Repeat every entry exactly. Do not include the pictures.
Top of SOURCE MATERIAL
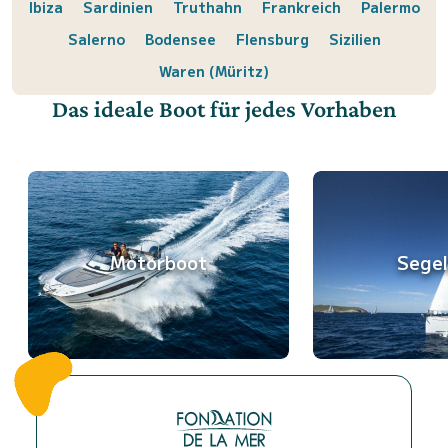
Ibiza
Sardinien
Truthahn
Frankreich
Palermo
Salerno
Bodensee
Flensburg
Sizilien
Waren (Müritz)
Das ideale Boot für jedes Vorhaben
Motorboot
Sege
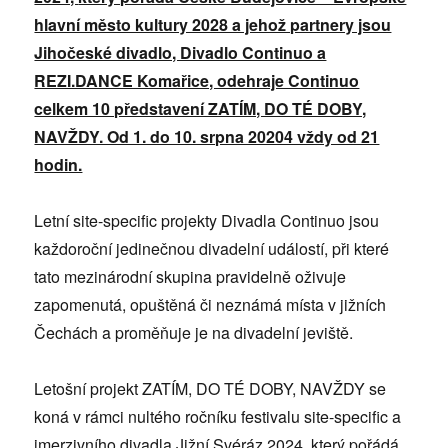
hlavní město kultury 2028 a jehož partnery jsou
Jihočeské divadlo, Divadlo Continuo a
REZI.DANCE Komařice, odehraje Continuo
celkem 10 představení ZATÍM, DO TÉ DOBY,
NAVŽDY. Od 1. do 10. srpna 20204 vždy od 21
hodin.
Letní site-specific projekty Divadla Continuo jsou
každoroční jedinečnou divadelní událostí, při které
tato mezinárodní skupina pravidelně oživuje
zapomenutá, opuštěná či neznámá místa v jižních
Čechách a proměňuje je na divadelní jeviště.
Letošní projekt ZATÍM, DO TÉ DOBY, NAVŽDY se
koná v rámci nultého ročníku festivalu site-specific a
imerzivního divadla Jižní Svéráz 2024, který pořádá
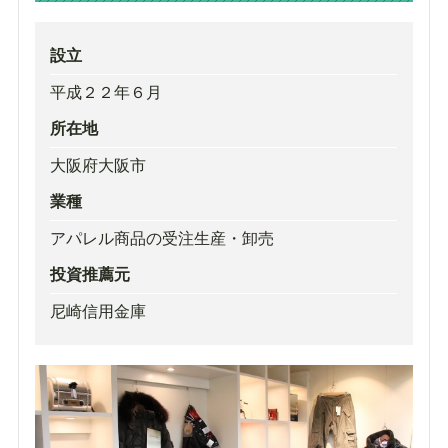
設立
平成２２年６月
所在地
大阪府大阪市
業種
アパレル商品の受注生産・卸売
投資推薦元
尼崎信用金庫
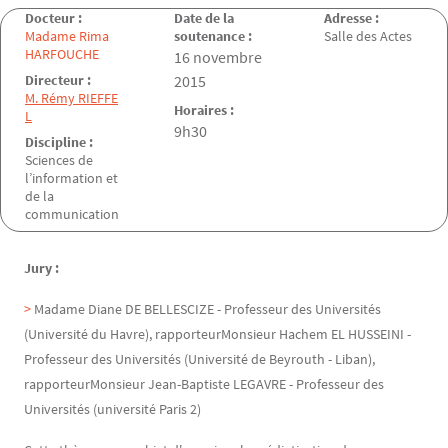
Docteur :
Date de la
Adresse :
Madame Rima
soutenance :
Salle des Actes
HARFOUCHE
Date de la soutenance
16 novembre
Directeur :
2015
M. Rémy RIEFFE
Horaires :
L
9h30
Discipline :
Sciences de
l’information et
de la
communication
Jury :
Madame Diane DE BELLESCIZE - Professeur des Universités
(Université du Havre), rapporteurMonsieur Hachem EL HUSSEINI -
Professeur des Universités (Université de Beyrouth - Liban),
rapporteurMonsieur Jean-Baptiste LEGAVRE - Professeur des
Universités (université Paris 2)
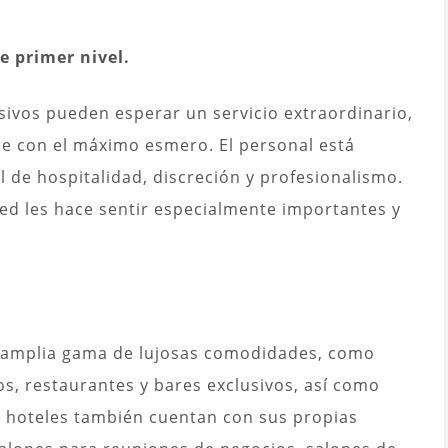
e primer nivel.
sivos pueden esperar un servicio extraordinario,
e con el máximo esmero. El personal está
l de hospitalidad, discreción y profesionalismo.
ed les hace sentir especialmente importantes y
a amplia gama de lujosas comodidades, como
os, restaurantes y bares exclusivos, así como
s hoteles también cuentan con sus propias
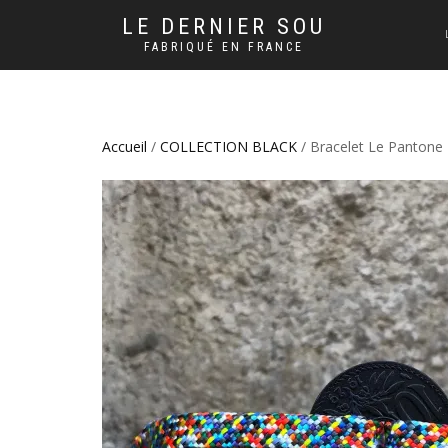
LE DERNIER SOU
FABRIQUÉ EN FRANCE
Accueil
/
COLLECTION BLACK
/ Bracelet Le Pantone 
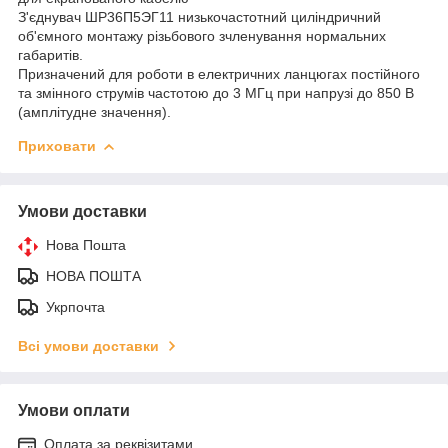
З'єднувач ШР36П5ЭГ11 низькочастотний циліндричний
об'ємного монтажу різьбового зчленування нормальних
габаритів.
Призначений для роботи в електричних ланцюгах постійного
та змінного струмів частотою до 3 МГц при напрузі до 850 В
(амплітудне значення).
Приховати
Умови доставки
Нова Пошта
НОВА ПОШТА
Укрпочта
Всі умови доставки
Умови оплати
Оплата за реквізитами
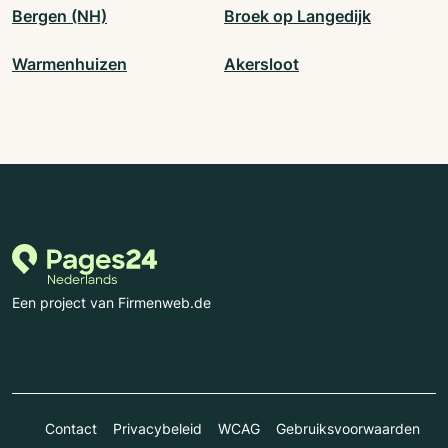
Bergen (NH)
Broek op Langedijk
Warmenhuizen
Akersloot
Een project van Firmenweb.de
Contact
Privacybeleid
WCAG
Gebruiksvoorwaarden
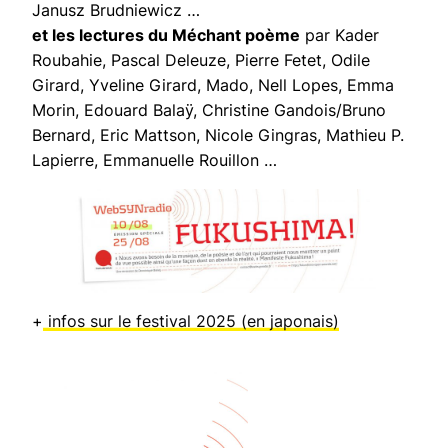
Janusz Brudniewicz …
et les lectures du Méchant poème
par Kader
Roubahie, Pascal Deleuze, Pierre Fetet, Odile
Girard, Yveline Girard, Mado, Nell Lopes, Emma
Morin, Edouard Balaÿ, Christine Gandois/Bruno
Bernard, Eric Mattson, Nicole Gingras, Mathieu P.
Lapierre, Emmanuelle Rouillon …
+
infos sur le festival 2025 (en japonais)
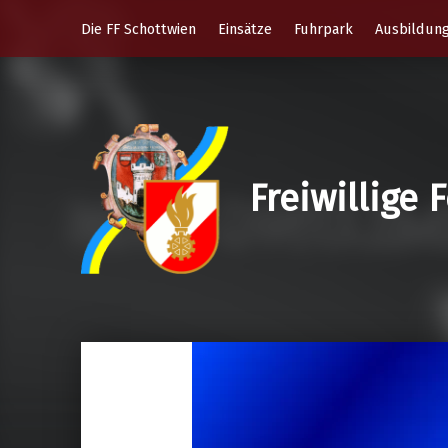
Die FF Schottwien
Einsätze
Fuhrpark
Ausbildun
Freiwillige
Bottom of SOURCE MATERIAL
- _TASK RESPONSE_:
Ibiza
Sardinien
Truthahn
Frankreich
Palermo
Salerno
Bodensee
Flensburg
Sizilien
Waren (Müritz)
Das ideale Boot für jedes Vorhaben
Motorboot
Sege
hlavní město kultury 2028 a jehož partnery jsou
Jihočeské divadlo, Divadlo Continuo a
REZI.DANCE Komařice, odehraje Continuo
celkem 10 představení ZATÍM, DO TÉ DOBY,
NAVŽDY. Od 1. do 10. srpna 20204 vždy od 21
hodin.
Letní site-specific projekty Divadla Continuo jsou
každoroční jedinečnou divadelní událostí, při které
tato mezinárodní skupina pravidelně oživuje
zapomenutá, opuštěná či neznámá místa v jižních
Čechách a proměňuje je na divadelní jeviště.
Letošní projekt ZATÍM, DO TÉ DOBY, NAVŽDY se
koná v rámci nultého ročníku festivalu site-specific a
imerzivního divadla Jižní Svéráz 2024, který pořádá
設立
平成２２年６月
所在地
大阪府大阪市
業種
アパレル商品の受注生産・卸売
投資推薦元
尼崎信用金庫
Docteur :
Date de la
Adresse :
Madame Rima
soutenance :
Salle des Actes
HARFOUCHE
Date de la soutenance
16 novembre
Directeur :
2015
M. Rémy RIEFFE
Horaires :
L
9h30
Discipline :
Sciences de
l’information et
de la
communication
Jury :
Madame Diane DE BELLESCIZE - Professeur des Universités
(Université du Havre), rapporteurMonsieur Hachem EL HUSSEINI -
Professeur des Universités (Université de Beyrouth - Liban),
rapporteurMonsieur Jean-Baptiste LEGAVRE - Professeur des
Universités (université Paris 2)
e primer nivel.
sivos pueden esperar un servicio extraordinario,
e con el máximo esmero. El personal está
l de hospitalidad, discreción y profesionalismo.
ed les hace sentir especialmente importantes y
a amplia gama de lujosas comodidades, como
os, restaurantes y bares exclusivos, así como
s hoteles también cuentan con sus propias
LE DERNIER SOU
FABRIQUÉ EN FRANCE
Accueil
/
COLLECTION BLACK
/ Bracelet Le Pantone 
З'єднувач ШР36П5ЭГ11 низькочастотний циліндричний
об'ємного монтажу різьбового зчленування нормальних
габаритів.
Призначений для роботи в електричних ланцюгах постійного
та змінного струмів частотою до 3 МГц при напрузі до 850 В
(амплітудне значення).
Приховати
Умови доставки
Нова Пошта
НОВА ПОШТА
Укрпочта
Всі умови доставки
Умови оплати
Оплата за реквізитами
Bergen (NH)
Broek op Langedijk
Warmenhuizen
Akersloot
Een project van Firmenweb.de
Contact
Privacybeleid
WCAG
Gebruiksvoorwaarden
Janusz Brudniewicz …
et les lectures du Méchant poème
par Kader
Roubahie, Pascal Deleuze, Pierre Fetet, Odile
Girard, Yveline Girard, Mado, Nell Lopes, Emma
Morin, Edouard Balaÿ, Christine Gandois/Bruno
Bernard, Eric Mattson, Nicole Gingras, Mathieu P.
Lapierre, Emmanuelle Rouillon …
+
infos sur le festival 2025 (en japonais)
Die FF Schottwien
Einsätze
Fuhrpark
Ausbildun
Freiwillige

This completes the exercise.